Lessons are capped at 8KB per repo. When the file grows beyond that, older lessons are truncated from the front at section boundaries so recent lessons are always preserved.
Back-pressure¶
sipag enforces a work-in-progress limit: at most max_open_prs (default 3) active workers can run at once.
The policy is fail closed: if the count can't be verified, dispatch refuses to start. No new work begins when the system can't verify its capacity.
The reasoning follows flow theory: finishing work-in-progress is always more valuable than starting new work.

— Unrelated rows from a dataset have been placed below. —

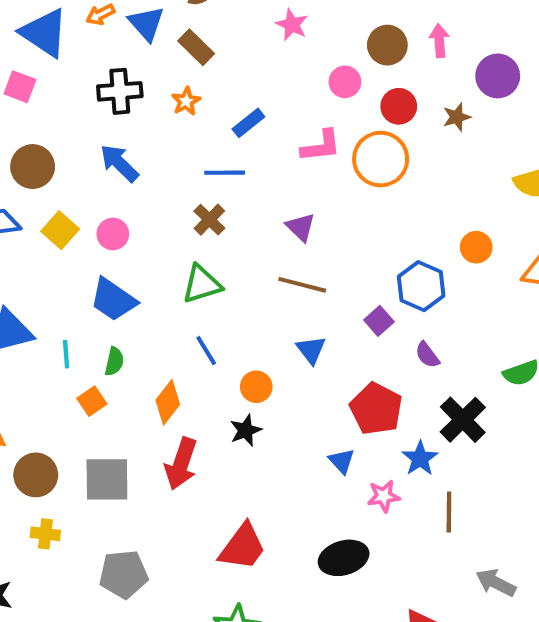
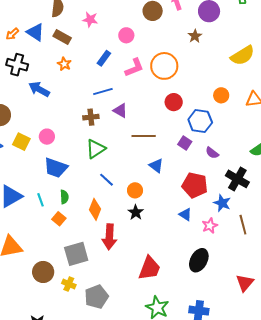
pink star: (292, 25) -> (90, 20), moved
pink circle: (345, 82) -> (126, 35), moved
black cross: (120, 91) -> (17, 65), moved, turned 35
red circle: (399, 106) -> (174, 102), moved
blue rectangle: (248, 123) -> (104, 58), moved
blue arrow: (119, 163) -> (39, 89), moved
blue line: (225, 173) -> (103, 92), moved
brown cross: (209, 220) -> (91, 117), turned -35
purple triangle: (301, 227) -> (120, 111), moved
brown circle: (36, 475) -> (43, 272), moved
yellow cross: (45, 534) -> (69, 284), moved, turned 32
black ellipse: (344, 558) -> (199, 260), turned -30

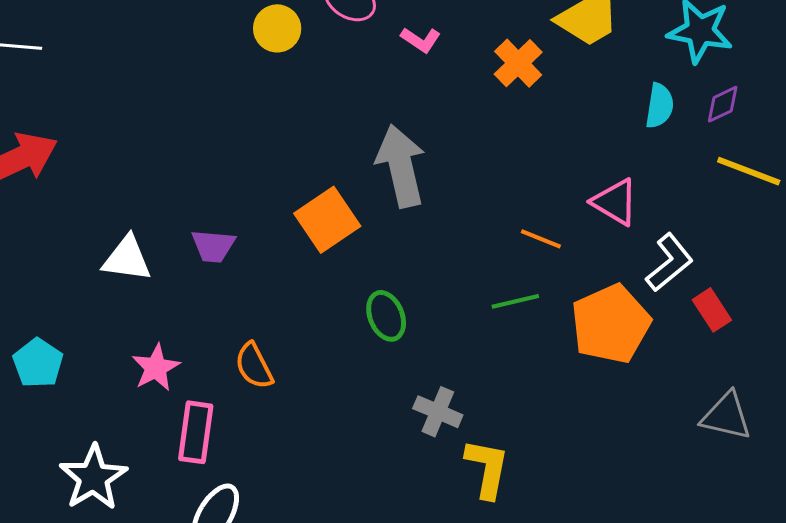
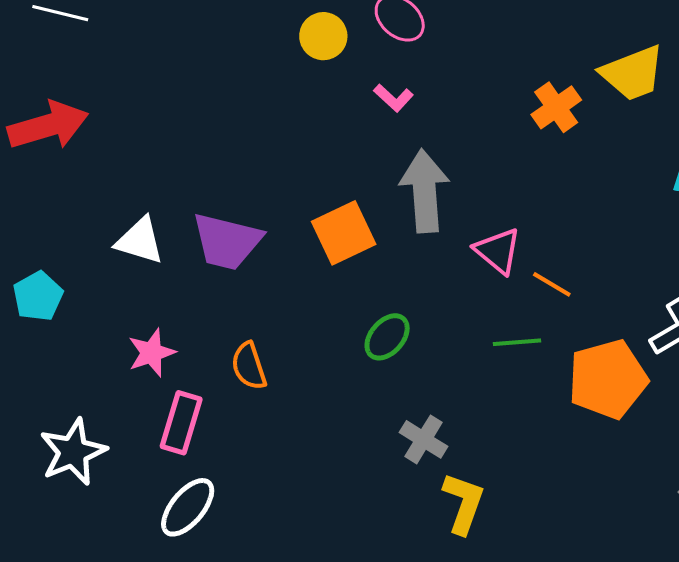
pink L-shape: (421, 40) -> (394, 98), moved
pink triangle: (615, 202) -> (498, 251), moved
purple trapezoid: (213, 246) -> (227, 241), size x1.6
green ellipse: (386, 316) -> (387, 337), turned 54
cyan pentagon: (38, 363) -> (38, 296), moved

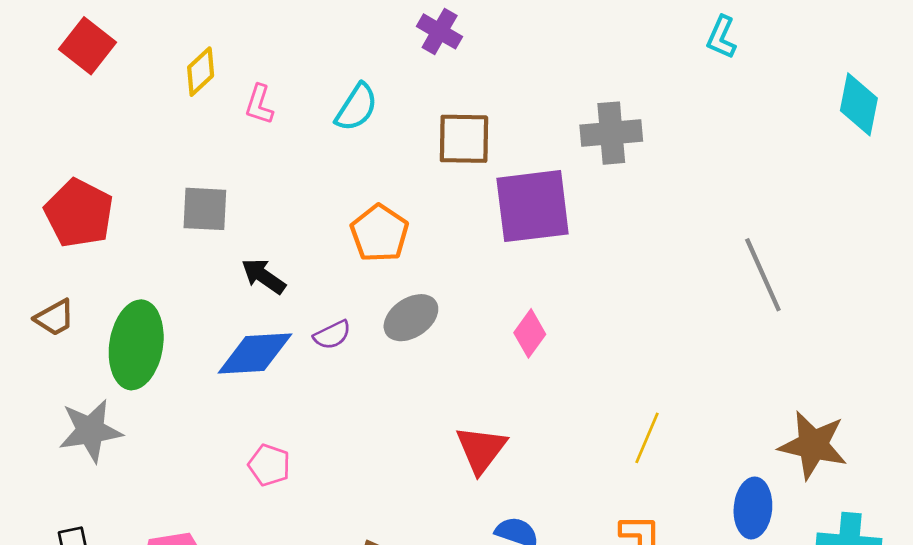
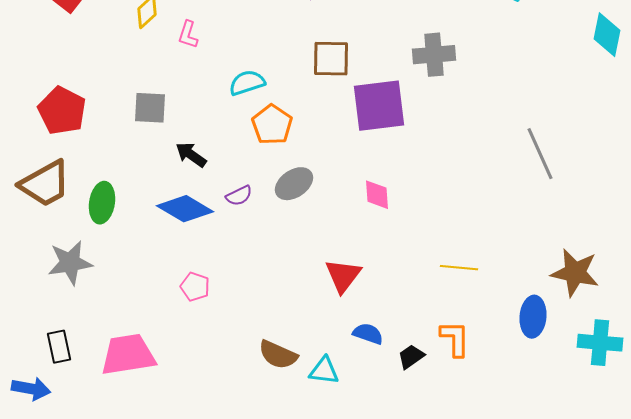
cyan semicircle: (357, 107) -> (247, 83), moved, turned -141
brown trapezoid: (55, 318) -> (45, 184), size x1.8
pink diamond: (530, 333) -> (377, 195), turned -40
green ellipse: (136, 345) -> (102, 203), size x0.7
blue diamond: (255, 353) -> (185, 209), turned 34
yellow line: (647, 438) -> (459, 268), turned 72

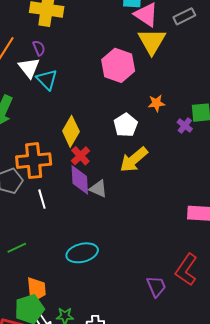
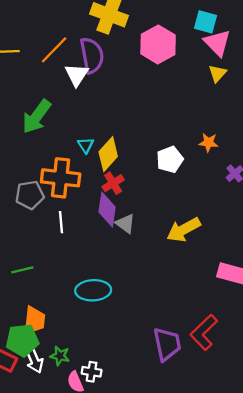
yellow triangle: (152, 41) -> (217, 73), size x0.6
purple semicircle: (39, 48) -> (92, 55), size x2.0
pink hexagon: (118, 65) -> (158, 44), moved
cyan triangle: (47, 80) -> (86, 145), moved, size x0.7
yellow arrow: (134, 160) -> (184, 230), moved
purple trapezoid: (156, 286) -> (167, 344), size x1.4

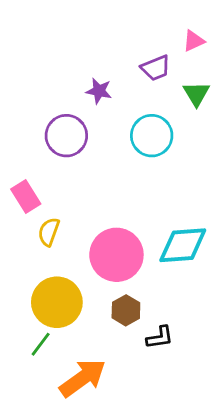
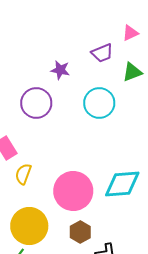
green triangle: (196, 94) -> (132, 72), turned 40

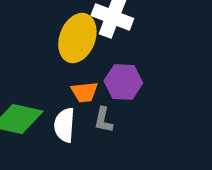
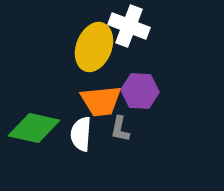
orange trapezoid: (84, 92) -> (101, 101), size x1.5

A smaller batch size means faster cycle time and less context switching.
Docker container details¶
The worker container (built from the project Dockerfile) contains:
- Ubuntu 24.04 base
- Node 22 + Claude Code CLI
- GitHub CLI (
gh) - Git, curl, build-essential
sipag-workerbinary at/usr/local/bin/sipag-worker- Non-root user
sipag(Claude refuses--dangerously-skip-permissionsas root)
The host mounts three directories into the container:
| Host path | Container path | Mode | Purpose |
|---|---|---|---|
~/.sipag/workers/ |
/sipag-state |
read-write | State files and heartbeats |
~/.sipag/lessons/ |
/sipag-lessons |
read-only | Cross-worker learning |
~/.sipag/events/ |
/sipag-events |
read-write | Lifecycle event emission |
Credentials are passed as environment variables (never as Docker build args or command-line arguments):
GH_TOKEN— GitHub accessCLAUDE_CODE_OAUTH_TOKEN— Claude OAuth (if available)ANTHROPIC_API_KEY— Claude API key (fallback)
The container is wrapped in a timeout command (timeout on Linux, gtimeout on macOS) set to timeout seconds (default 7200 = 2 hours).